Yechiel Michel ben Eliezer ha-Kohen (יְחִיאֵל מִיכל בֵּן אֱלִיעֶזֶר הָכֹּהֵן; died 10 or 12 June 1648), also known as the Martyr of Nemirov, was a kabbalist and rabbi at Nemirov, Russia who was murdered during the Cossacks' Uprising of 1648.

==Biography==

Yechiel Michel was the son of the gaon Rabbi Eliezer of Zlatschov. Said to know the entire Torah by heart, Yechiel was known for his mastery of talmudic, kabbalistic, and secular knowledge.

Yechiel at first regarded the Khmelnytsky persecutions as a presage of the coming messianic era. In a sermon on the Shabbat before the Cossack riots, he admonished members of the Jewish community to be martyred rather than forcibly converted to Christianity. When the hordes of Khmelnytsky, taking Nemirov, began the work of pillage and massacre, a Cossack concealed Yechiel, hoping that the latter would disclose where the Jews had hidden their wealth. Yechiel was found by a Ukrainian shoemaker and clubbed to death in the Jewish cemetery on 10 or 12 June 1648. He was mourned by Rabbis Shabbatai HaKohen and Yom-Tov Lipmann Heller in their elegies for the victims of the Khmelnytsky massacres of 1648–1649.
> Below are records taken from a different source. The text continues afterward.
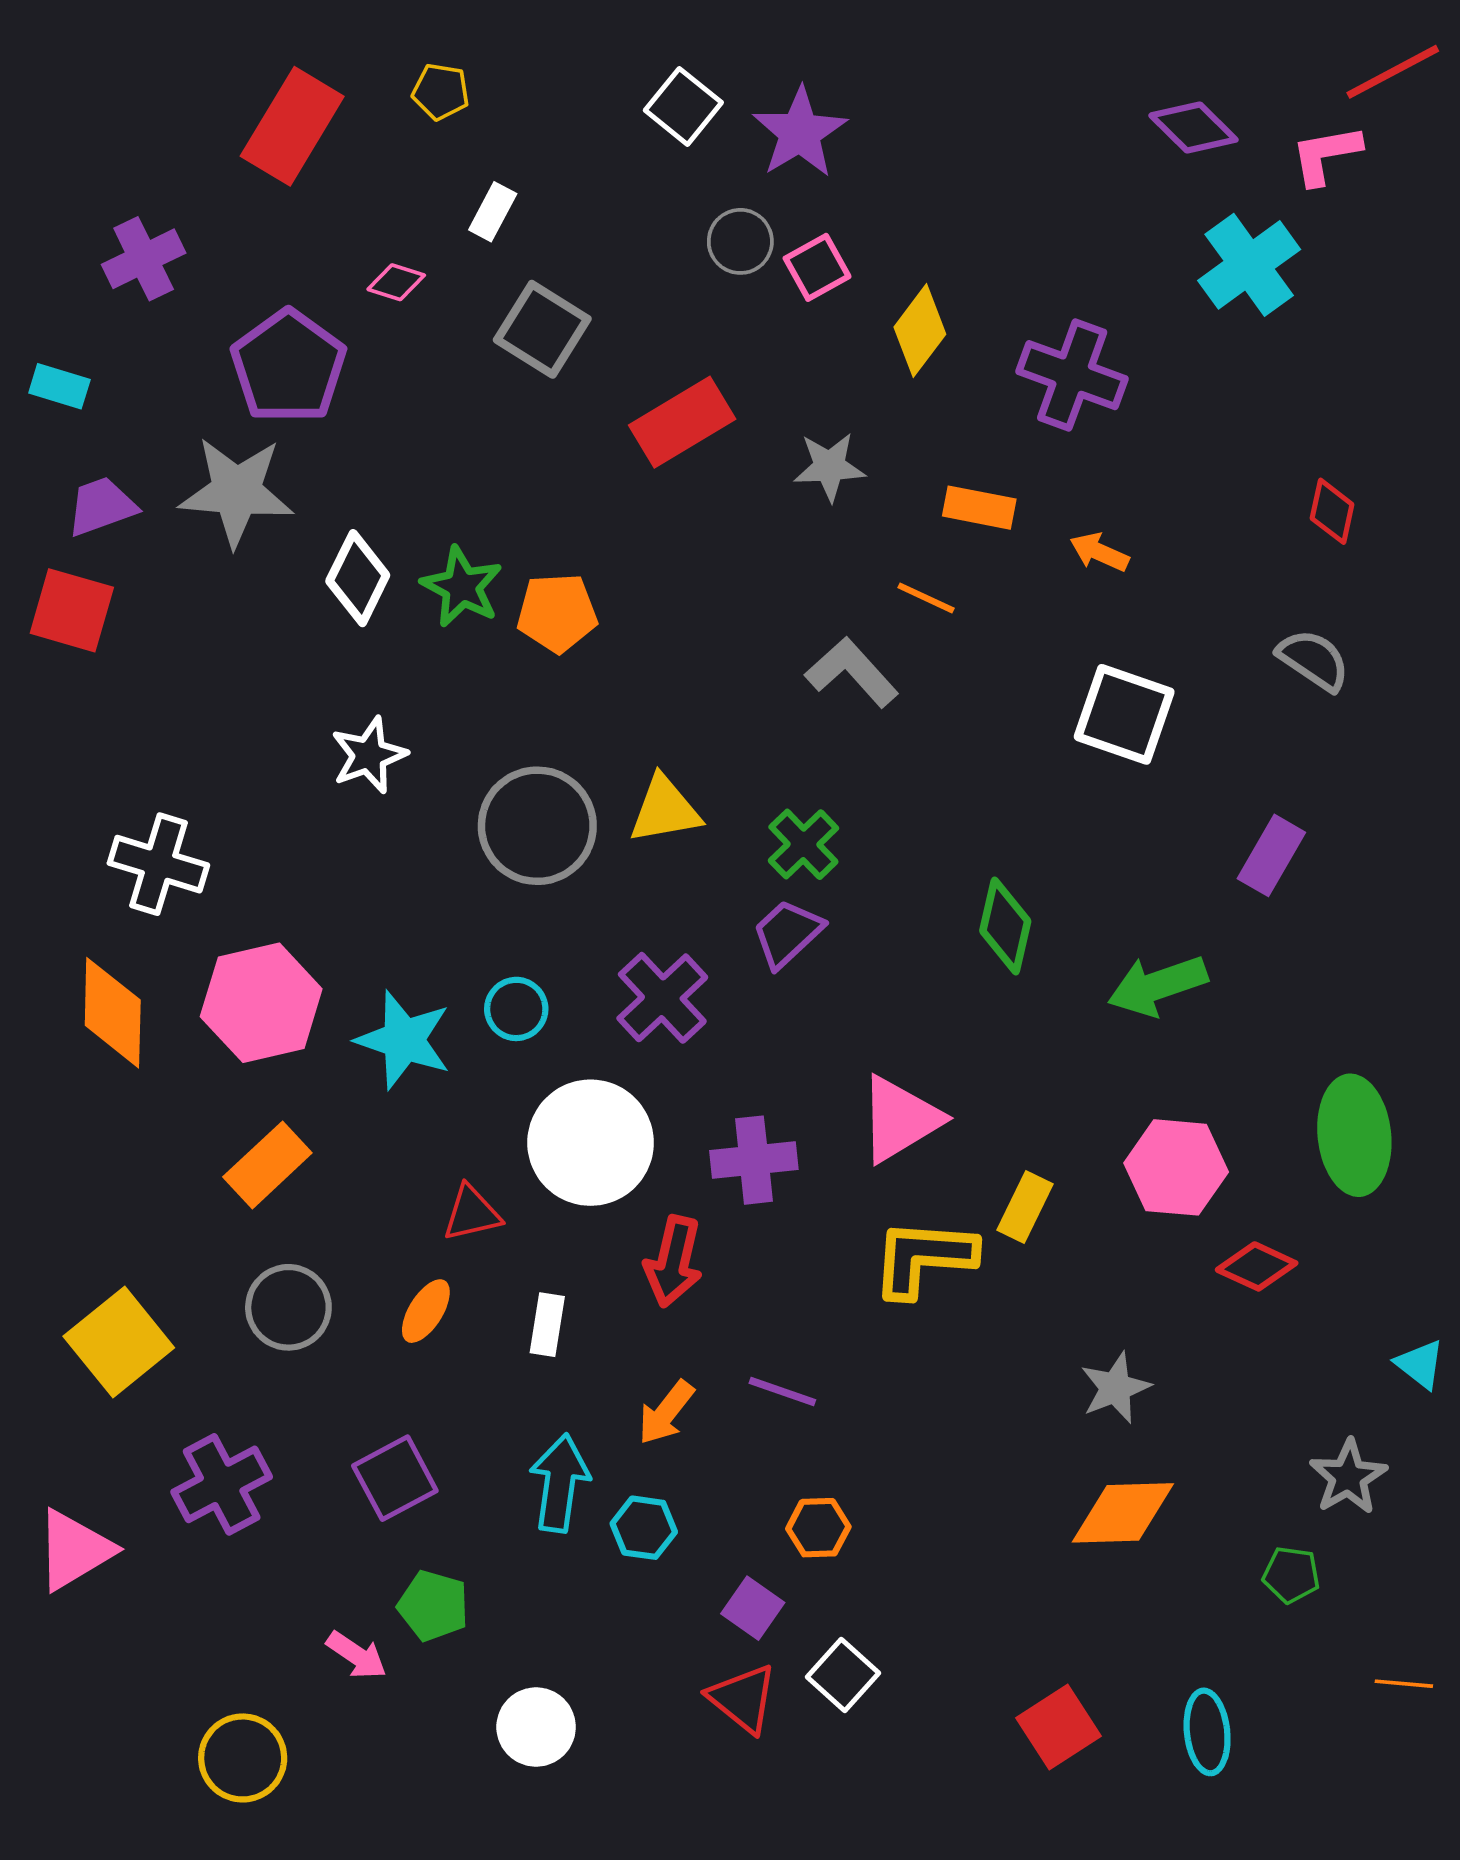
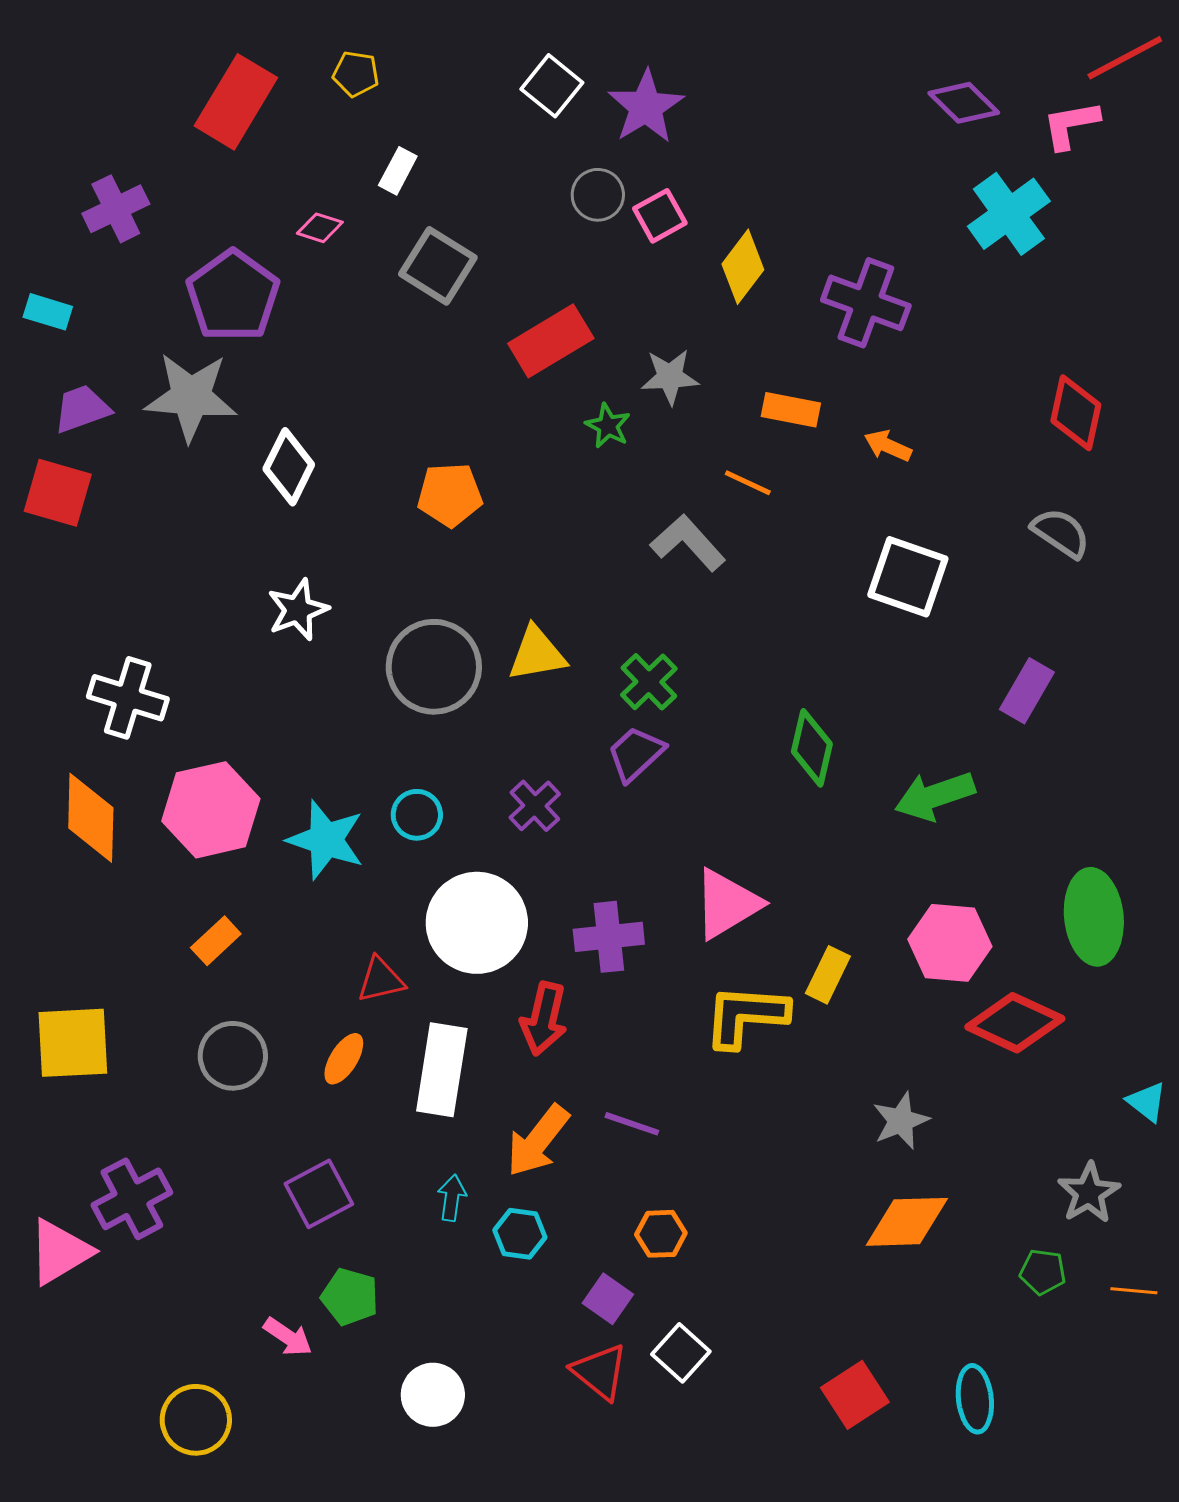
red diamond: (1332, 511) -> (1076, 413), size x1.4
green star: (462, 587) -> (608, 426), moved, size x0.7
purple cross: (662, 998) -> (535, 806), size x0.7
orange rectangle: (267, 1165) -> (216, 941), size x0.7
red diamond: (1257, 1266) -> (1015, 1023), size x1.5
white rectangle: (547, 1325) -> (442, 1070), size x1.8
yellow square: (119, 1342) -> (73, 1043), moved, turned 36
orange arrow: (666, 1413) -> (538, 1141), size x1.4
cyan arrow: (560, 1483) -> (452, 1198), size x0.6
purple cross: (222, 1484) -> (132, 1199), moved
orange line: (1404, 1684) -> (1134, 1291), moved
Yechiel was the author of a work entitled Shivrei luḥot ('Fragments of the Tablets'), containing kabbalistic commentary on several Sabbatic sections and the weekly Torah readings given in the Talmud. The work was published posthumously at Lublin in 1680 by Yechiel's nephew, whose introduction includes Jewish accounts of the Cossacks' Uprising. A new edition of the work was published by Rabbi Abraham Baruch Alter Rosenberg in 1913.